WHAT TO WORK ON:
The entries that follow include a run beginning at the line with "ayuda a eliminar los posibles" and ending at the line with "akzeptieren"; restate that run word for word and leave the rest out.

Top of RECORDS SUPPLIED

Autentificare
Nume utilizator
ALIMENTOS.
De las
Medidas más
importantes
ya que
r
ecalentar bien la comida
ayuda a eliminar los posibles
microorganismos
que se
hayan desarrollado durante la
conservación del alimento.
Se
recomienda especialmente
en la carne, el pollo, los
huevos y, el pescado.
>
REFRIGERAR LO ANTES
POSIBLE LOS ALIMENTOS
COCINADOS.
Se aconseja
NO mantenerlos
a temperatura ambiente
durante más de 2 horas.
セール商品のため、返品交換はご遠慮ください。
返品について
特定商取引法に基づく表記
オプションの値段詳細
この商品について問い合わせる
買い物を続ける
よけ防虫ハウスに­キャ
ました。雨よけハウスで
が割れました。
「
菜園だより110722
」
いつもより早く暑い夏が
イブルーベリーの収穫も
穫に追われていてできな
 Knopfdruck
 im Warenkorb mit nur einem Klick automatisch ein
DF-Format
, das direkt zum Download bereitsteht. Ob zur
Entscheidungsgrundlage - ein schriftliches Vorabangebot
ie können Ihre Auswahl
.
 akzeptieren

Bottom of RECORDS SUPPLIED
Top of RECORDS SUPPLIED

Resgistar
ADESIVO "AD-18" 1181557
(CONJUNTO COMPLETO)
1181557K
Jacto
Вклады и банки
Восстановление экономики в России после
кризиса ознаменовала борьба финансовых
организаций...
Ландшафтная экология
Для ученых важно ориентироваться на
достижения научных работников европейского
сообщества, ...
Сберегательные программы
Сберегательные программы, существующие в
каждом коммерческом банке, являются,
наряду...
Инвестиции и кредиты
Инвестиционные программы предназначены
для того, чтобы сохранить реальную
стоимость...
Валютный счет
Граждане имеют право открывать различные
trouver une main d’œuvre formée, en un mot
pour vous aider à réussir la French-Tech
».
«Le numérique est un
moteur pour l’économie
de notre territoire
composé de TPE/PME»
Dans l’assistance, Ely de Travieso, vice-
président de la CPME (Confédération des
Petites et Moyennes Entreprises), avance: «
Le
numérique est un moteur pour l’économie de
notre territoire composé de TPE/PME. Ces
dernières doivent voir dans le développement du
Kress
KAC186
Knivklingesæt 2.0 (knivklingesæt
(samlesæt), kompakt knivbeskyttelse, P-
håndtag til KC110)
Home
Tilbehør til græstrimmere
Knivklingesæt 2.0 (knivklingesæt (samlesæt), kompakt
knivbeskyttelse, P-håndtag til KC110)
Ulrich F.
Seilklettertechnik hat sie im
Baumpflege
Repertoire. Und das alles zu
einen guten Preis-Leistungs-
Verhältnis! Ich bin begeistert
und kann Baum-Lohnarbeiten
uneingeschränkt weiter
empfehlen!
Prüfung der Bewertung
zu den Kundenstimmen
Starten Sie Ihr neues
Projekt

Bottom of RECORDS SUPPLIED

SOLVED PROBLEM:
ayuda a eliminar los posibles
microorganismos
que se
hayan desarrollado durante la
conservación del alimento.
Se
recomienda especialmente
en la carne, el pollo, los
huevos y, el pescado.
>
REFRIGERAR LO ANTES
POSIBLE LOS ALIMENTOS
COCINADOS.
Se aconseja
NO mantenerlos
a temperatura ambiente
durante más de 2 horas.
セール商品のため、返品交換はご遠慮ください。
返品について
特定商取引法に基づく表記
オプションの値段詳細
この商品について問い合わせる
買い物を続ける
よけ防虫ハウスに­キャ
ました。雨よけハウスで
が割れました。
「
菜園だより110722
」
いつもより早く暑い夏が
イブルーベリーの収穫も
穫に追われていてできな
 Knopfdruck
 im Warenkorb mit nur einem Klick automatisch ein
DF-Format
, das direkt zum Download bereitsteht. Ob zur
Entscheidungsgrundlage - ein schriftliches Vorabangebot
ie können Ihre Auswahl
.
 akzeptieren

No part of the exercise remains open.